* [WHAT THE TASK ASKS]:
Print every entry exactly as written and exclude all images.

* [MATERIAL FOR THIS EXERCISE]:
----

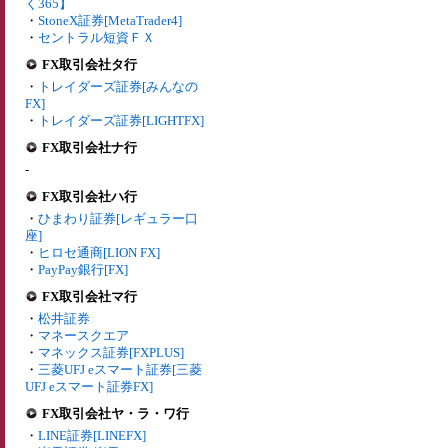
く365】
・
StoneX証券[MetaTrader4]
・
セントラル短資ＦＸ
FX取引会社タ行
・
トレイダーズ証券[みんなの
FX]
・
トレイダーズ証券[LIGHTFX]
FX取引会社ナ行
-
FX取引会社ハ行
・
ひまわり証券[レギュラー口
座]
・
ヒロセ通商[LION FX]
・
PayPay銀行[FX]
FX取引会社マ行
・
松井証券
・
マネースクエア
・
マネックス証券[FXPLUS]
・
三菱UFJ eスマート証券[三菱
UFJ eスマート証券FX]
FX取引会社ヤ・ラ・ワ行
・
LINE証券[LINEFX]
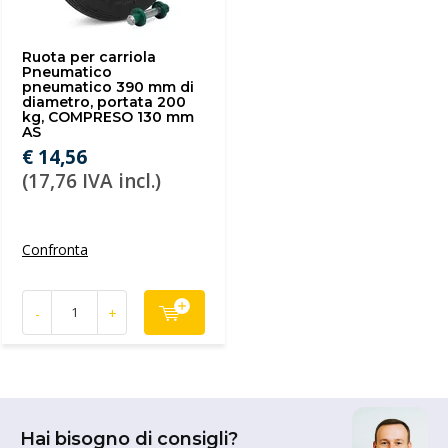
Ruota per carriola
Pneumatico
pneumatico 390 mm di
diametro, portata 200
kg, COMPRESO 130 mm
AS
€ 14,56
(17,76 IVA incl.)
Confronta
-
+
Hai bisogno di consigli?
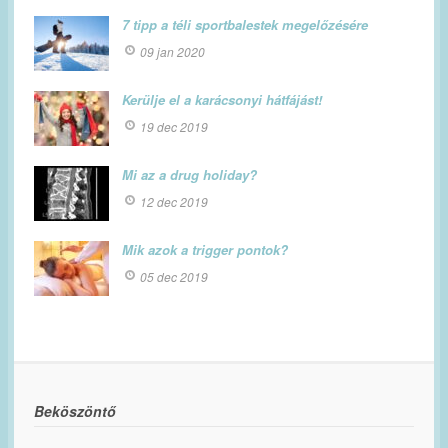
7 tipp a téli sportbalestek megelőzésére
09 jan 2020
Kerülje el a karácsonyi hátfájást!
19 dec 2019
Mi az a drug holiday?
12 dec 2019
Mik azok a trigger pontok?
05 dec 2019
Beköszöntő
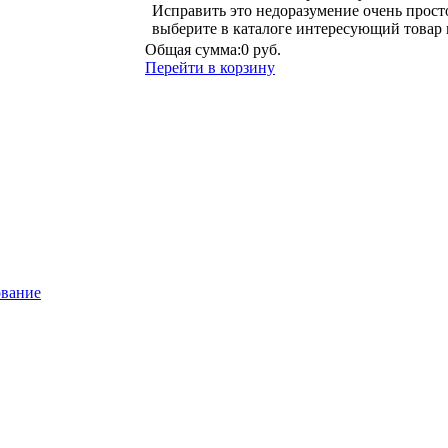
Исправить это недоразумение очень прост
выберите в каталоге интересующий товар 
Общая сумма:
0 руб.
Перейти в корзину
ование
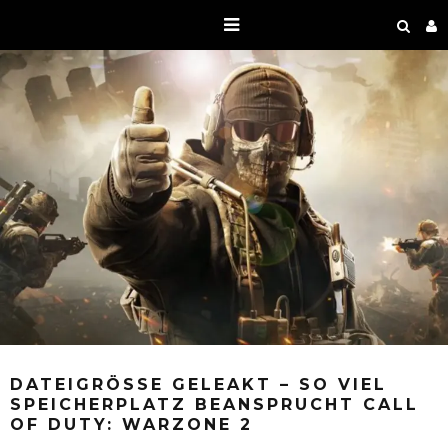
DATEIGRÖSSE GELEAKT – SO VIEL S
PEICHERPLATZ BEANSPRUCHT CALL O
F DUTY: WARZONE 2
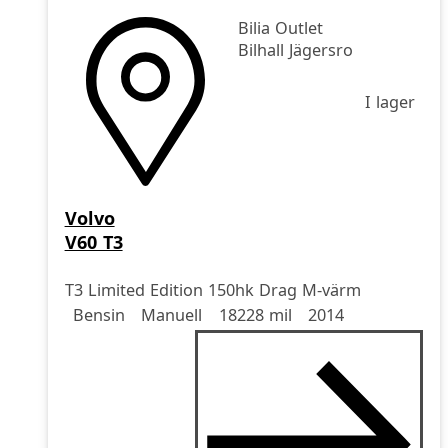
Bilia Outlet
Bilhall Jägersro
I lager
Volvo
V60 T3
T3 Limited Edition 150hk Drag M-värm
Drivmedel
Drivmedel
Miltal
årsmodell
Bensin
Manuell
18228 mil
2014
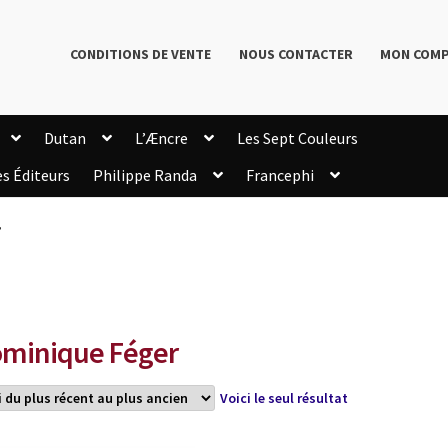
CONDITIONS DE VENTE
NOUS CONTACTER
MON COM
Dutan
L’Æncre
Les Sept Couleurs
es Éditeurs
Philippe Randa
Francephi
onditions de Vente
Connection
Enregistrement
”
Livres de Philippe Randa
Login Customizer
Newsletter
onfidentialité et cookies
Qui sommes-nous ?
mmande
minique Féger
Voici le seul résultat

----

* [EXPECTED OUTPUT]:
く365】
・
StoneX証券[MetaTrader4]
・
セントラル短資ＦＸ
FX取引会社タ行
・
トレイダーズ証券[みんなの
FX]
・
トレイダーズ証券[LIGHTFX]
FX取引会社ナ行
-
FX取引会社ハ行
・
ひまわり証券[レギュラー口
座]
・
ヒロセ通商[LION FX]
・
PayPay銀行[FX]
FX取引会社マ行
・
松井証券
・
マネースクエア
・
マネックス証券[FXPLUS]
・
三菱UFJ eスマート証券[三菱
UFJ eスマート証券FX]
FX取引会社ヤ・ラ・ワ行
・
LINE証券[LINEFX]
Ruota per carriola
Pneumatico
pneumatico 390 mm di
diametro, portata 200
kg, COMPRESO 130 mm
AS
€ 14,56
(17,76 IVA incl.)
Confronta
-
+
Hai bisogno di consigli?
7 tipp a téli sportbalestek megelőzésére
09 jan 2020
Kerülje el a karácsonyi hátfájást!
19 dec 2019
Mi az a drug holiday?
12 dec 2019
Mik azok a trigger pontok?
05 dec 2019
Beköszöntő
Исправить это недоразумение очень прост
выберите в каталоге интересующий товар 
Общая сумма:
0 руб.
Перейти в корзину
ование
DATEIGRÖSSE GELEAKT – SO VIEL S
PEICHERPLATZ BEANSPRUCHT CALL O
F DUTY: WARZONE 2
Bilia Outlet
Bilhall Jägersro
I lager
Volvo
V60 T3
T3 Limited Edition 150hk Drag M-värm
Drivmedel
Drivmedel
Miltal
årsmodell
Bensin
Manuell
18228 mil
2014
CONDITIONS DE VENTE
NOUS CONTACTER
MON COM
Dutan
L’Æncre
Les Sept Couleurs
es Éditeurs
Philippe Randa
Francephi
onditions de Vente
Connection
Enregistrement
”
Livres de Philippe Randa
Login Customizer
Newsletter
onfidentialité et cookies
Qui sommes-nous ?
mmande
minique Féger
Voici le seul résultat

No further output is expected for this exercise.